Les belles histoires de Papy Photo: 1978

26. novembre 2010 Histoire(s) 0

Ce n’est pas un hasard si cette première histoire est consacrée à l’année 1978. Contraint d’extraire quelques kilos d’archives d’un rayonnage difficile à atteindre, pour une sombre affaire de tests du Nikon FE (sorti fin 1977) que je voulais relire, j’ai décidé de faire d’une pierre, deux coups : une fois satisfaite ma curiosité à propos de ce Nikon FE, qui était alors vendu 30% plus cher que le FM (note à l’attention des collectionneurs), je me suis plongé avec délices dans cette année « avec Photokina » (chacun sait qu’il y a aussi les années « sans Photokina », puisque cette foire d’outre-Rhin n’a lieu que tous les deux ans). Puisque nous passons par l’Allemagne, je rappelle aux nostalgiques que c’est l’année où Volkswagen cesse définitivement de produire en Europe son fameux Type 1 (pour les béotiens : la Coccinelle). 1978 en France, c’est l’année de naissance de la loi dite « Informatique et libertés » et du plan Vigipirate, ainsi que de la catastrophe écologique en Bretagne, après le naufrage de l’Amoco Cadiz. Bref, de l’élection du pape Jean-Paul II au rachat de Chrysler-Europe par Peugeot, en passant par les accords de Camp David, revenons, pour quelques mots seulement, à la Photokina.

La firme Sigma y présente son premier zoom très grand angle, alors unique au monde : f : 3,5/21-35 mm. Olympus attaque le Minox 35 sur son propre terrain, avec son modèle XA : 102x64x39,5 mm, à peine 230g, sans ses piles et sa bobine 135 ! A l’est, du nouveau : Praktica lance son premier modèle à monture d’objectif à baïonnette, bourré d’automatismes et d’électronique, carrossé comme une grenade quadrillée, le B200. Enfin, Fuji dévoile (en format 135 seulement) son nouveau film Neopan 400.

Mais nous sommes ici pour parler du métier, et j’ai sous les yeux l’année 1978 de la revue Le Photographe. La « revue mensuelle des professions photo cinéma » trouve alors une part non négligeable de son lectorat au sein de l’artisanat photographique, et particulièrement auprès des portraitistes, photographes de mariage et autres revendeurs et prestataires de services pour les amateurs.
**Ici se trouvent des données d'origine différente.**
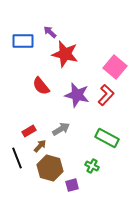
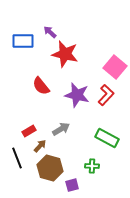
green cross: rotated 24 degrees counterclockwise
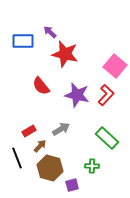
pink square: moved 1 px up
green rectangle: rotated 15 degrees clockwise
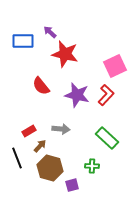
pink square: rotated 25 degrees clockwise
gray arrow: rotated 36 degrees clockwise
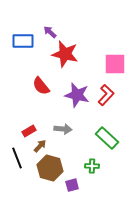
pink square: moved 2 px up; rotated 25 degrees clockwise
gray arrow: moved 2 px right
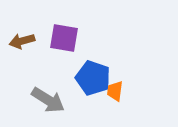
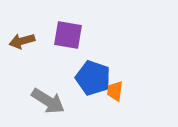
purple square: moved 4 px right, 3 px up
gray arrow: moved 1 px down
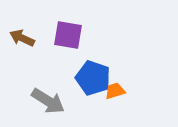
brown arrow: moved 3 px up; rotated 40 degrees clockwise
orange trapezoid: rotated 65 degrees clockwise
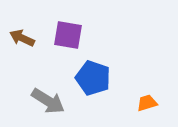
orange trapezoid: moved 32 px right, 12 px down
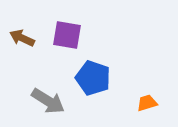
purple square: moved 1 px left
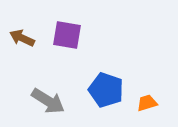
blue pentagon: moved 13 px right, 12 px down
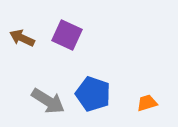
purple square: rotated 16 degrees clockwise
blue pentagon: moved 13 px left, 4 px down
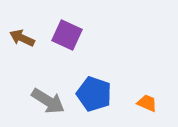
blue pentagon: moved 1 px right
orange trapezoid: rotated 40 degrees clockwise
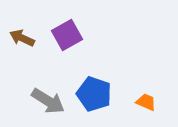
purple square: rotated 36 degrees clockwise
orange trapezoid: moved 1 px left, 1 px up
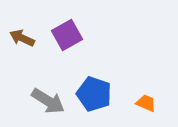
orange trapezoid: moved 1 px down
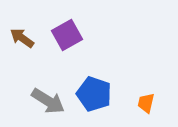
brown arrow: rotated 10 degrees clockwise
orange trapezoid: rotated 100 degrees counterclockwise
Ce qui frappe d’emblée, c’est que les colonnes de la revue font globalement état d’une morosité certaine de la part de ces professionnels, augmentée d’une inquiétude qui suinte de la plupart des propos recueillis ici ou là ; inquiétude, mal dissimulée par l’enthousiasme de quelques uns, que je vais tenter de retranscrire. Trois entrées sont possibles : la question de l’autonomie de l’artisan quant à la production des tirages papier couleur, le portrait et le mariage, et la crainte devant la qualité (réelle ou supposée) du travail (amical ou « au noir ») des amateurs. On le verra, toutes sont liées au problème de la formation des artisans.
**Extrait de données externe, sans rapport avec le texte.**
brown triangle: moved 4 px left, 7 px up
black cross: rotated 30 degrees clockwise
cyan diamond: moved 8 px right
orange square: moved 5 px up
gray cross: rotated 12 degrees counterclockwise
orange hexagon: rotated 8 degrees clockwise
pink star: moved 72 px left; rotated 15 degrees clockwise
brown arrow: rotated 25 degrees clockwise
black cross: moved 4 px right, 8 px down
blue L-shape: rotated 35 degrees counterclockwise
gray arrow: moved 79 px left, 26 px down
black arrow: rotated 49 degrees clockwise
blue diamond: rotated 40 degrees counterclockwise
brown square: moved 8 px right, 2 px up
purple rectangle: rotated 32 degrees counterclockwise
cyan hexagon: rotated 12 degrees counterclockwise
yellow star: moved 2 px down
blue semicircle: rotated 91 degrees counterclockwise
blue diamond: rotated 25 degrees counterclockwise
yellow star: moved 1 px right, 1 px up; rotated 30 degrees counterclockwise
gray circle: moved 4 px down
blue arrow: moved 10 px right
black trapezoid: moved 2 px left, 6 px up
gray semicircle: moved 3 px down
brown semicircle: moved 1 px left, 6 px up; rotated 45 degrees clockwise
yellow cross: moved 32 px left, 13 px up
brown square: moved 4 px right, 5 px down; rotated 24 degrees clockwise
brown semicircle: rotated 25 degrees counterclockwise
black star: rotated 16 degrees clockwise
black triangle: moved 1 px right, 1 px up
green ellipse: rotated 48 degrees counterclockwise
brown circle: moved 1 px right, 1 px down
Traiter en interne les travaux couleur

A la fin des années soixante-dix, les amateurs sont déjà majoritairement passés à la photo couleur. Le traitement des films et le tirage est le plus souvent assuré par des laboratoires de taille industrielle. Ces derniers sont soit des excroissances des émulsionneurs (comme Kodak), soit des entreprises indépendantes, qu’elles soient liées ou non par des contrats spécifiques à de grandes marques de pellicules ou de papier (comme Fuji). Ces laboratoires assurent le ramassage et la livraison à domicile des travaux à effectuer ; dans certains cas (points de vente éloignés des circuits de tournée), les travaux transitent par la SNCF ou d’autres transporteurs. Les délais d’acheminement, de traitement et de livraison des travaux effectués peuvent aller de 24 heures à plusieurs jours, en fonction de l’organisation des tournées et de la nature des travaux à réaliser ; ainsi, la prise en charge de la production du professionnel est toujours plus longue que la production de ses clients amateurs, comme l’est pour ces derniers le traitement des agrandissements ou des retirages, par rapport au traitement d’un « premier jet ». Ceci s’explique par le degré d’exigence de qualité, l’organisation des circuits de production du laboratoire et les moyens mis en œuvre pour le traitement. Toujours est-il que lorsqu’un artisan ne bénéficie que de deux ramassages-livraisons par semaine, il peut s’écouler jusqu’à une dizaine de jours entre une prise de vue de portrait ou de mariage et la livraison des premières épreuves au client. Certains exploitants y voient une baisse de la qualité du service offert à leurs clients et sont tentés par l’investissement dans une chaîne de traitement des travaux couleur, afin de retrouver l’autonomie qui était la leur lorsque le plus gros de leur production était en noir & blanc. Le Photographe se fait l’écho de ces décisions, en ouvrant une rubrique spécifique qui s’intitule « Le labo et l’artisan ». De Bergerac à Hayange, en passant par Arpajon, la variété des situations, des ambitions et des besoins apparaît importante.

Le portrait, la photographie de mariage

Il s’agit là du « fonds de commerce » des artisans tenant boutique. C’est à mon sens le domaine le plus intéressant à observer, car il fait l’objet d’une activité plutôt pérenne au sein de ce groupe professionnel, même si les disparités y sont fortes (liées aux habitudes locales, facteurs démographiques et économiques, types de prestations offertes, etc.). Une lecture un peu attentive de la revue nous renseigne sur une situation contrastée, ainsi que sur des pratiques hétérogènes.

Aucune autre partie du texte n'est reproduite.